MIS HORAS CANÓNICAS (III)

PRIMA
 (Primera hora después del salir el sol)


   Ya la batuta de Helios tabletea sobre el trípode de las partituras, urge, reclama, concita. Arranca la hora cero de la sinfonía. 
    Cotidiano trasiego de númenes que alientan o abruman o deprimen la savia de la humanidad.
   Cuadrillas de opinadores, dial a dial, desgranan y maceran las ondas. Sacrosantos santones, melifluos de adormidera, ingenuos recalcitrantes, meandros de ópera prima, luminarias diletantes, coyotes a la violeta, gacelas paticojas, halcones, palomas… Pléyade de la realidad publicada.
   Batallones de neumáticos invaden a motor desbraguetado el espacio urbano, todos los espacios, desde el asfalto hasta el éter. Hormiguean sincronizados en un rito febril.

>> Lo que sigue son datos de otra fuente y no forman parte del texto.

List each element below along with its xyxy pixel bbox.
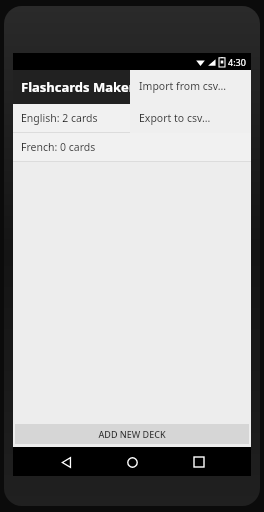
button[interactable]: Home	[118, 448, 146, 476]
button[interactable]: English: 2 cards	[13, 104, 251, 132]
staticText: Export to csv...	[139, 111, 211, 125]
staticText: ADD NEW DECK	[98, 428, 166, 440]
staticText: English: 2 cards	[21, 111, 98, 125]
button[interactable]: Recent apps	[185, 448, 213, 476]
button[interactable]: ADD NEW DECK	[15, 424, 249, 444]
button[interactable]: Import from csv...	[130, 70, 251, 102]
staticText: Import from csv...	[139, 79, 227, 93]
button[interactable]: Export to csv...	[130, 102, 251, 133]
button[interactable]: French: 0 cards	[13, 133, 251, 161]
staticText: 4:30	[228, 56, 246, 68]
button[interactable]: Back	[52, 448, 80, 476]
staticText: French: 0 cards	[21, 140, 96, 154]
staticText: Flashcards Maker	[21, 78, 135, 96]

Lampones del acecho, medrosos con causa, luceros de honor, adalides de la nómina, profesionales de la profesión, muñidores del afán, rutinas silvestres, provisores, curtidores, medradores, ganapanes, pierdepenas, exangües, animosos, acerados, mantras, dignidades, paradigmas, relinchos, providencias, varetazos, gurús, Pancho Villa, Manhattan, desde alfa a omega del pan con sudor y gases tóxicos de última generación.
   Mientras, algunas bicicletas aventuran orgullos por los carriles de la ecología.
   Aceras de pasos presurosos, rígidos o arrastrados, bizarros o volátiles, de paisano o ceremonia, de tacón, planos o consumidos, abetunados o pálidos, sonoros, sinuosos, trabados, imperativos, agónicos, pausados, a pulmón, en trance, variada gama de glóbulos rojos y blancos.
   Adolescentes floridos de mochila y pinganillo se van arracimando por soportales, esquinas y plazoletas, y ponen rumbo mustio o lozano hacia la primera hora de aula, mientras pandillean comentarios dispersos o fervientes sobre sus constelaciones de cada día. Cabellos erizados, atusados o gráciles; rostros absortos, inmunes o expansivos; brazos espesos, gregarios o marciales; torso alicaído, ecuánime o enhiesto; andares inútiles, voluntariosos o resueltos; vestimenta indescriptible o de uniforme. Diamante en bruto o carne de bisutería.
   Algunas vetas de figuras inciertas y calmas, irredentos del ocio y las sábanas que niegan ventajas al declive. Salen, respiran el aroma de un día más, rehúyen los pasos de la melancolía, reinventan la felicidad de la venas ajadas y acuden sin prisas a quién sabe qué encuentros. Toda una vida en cada destino con sus parabienes y sus paramales.
   Poco después, salpicotea las aceras un reguero de críos de la mano que mece la edad. Vamos al cole. Saltarines, legañosos, canoros, presurosos, vocingleros, verraqueos, cabriolas, mixturas sin fin, ingenuidad pura hacia el camino del espanto.
   Me cruzo con un relicario de buenas noches, que me pregunta tarambana y mocoso:
   - Por favor, ¿me puede decir qué hora es?
   Y le respondo al paso, conciso y jesuítico:
   - La hora de la redención, el rezo coral por el pecado del Génesis, so idiota.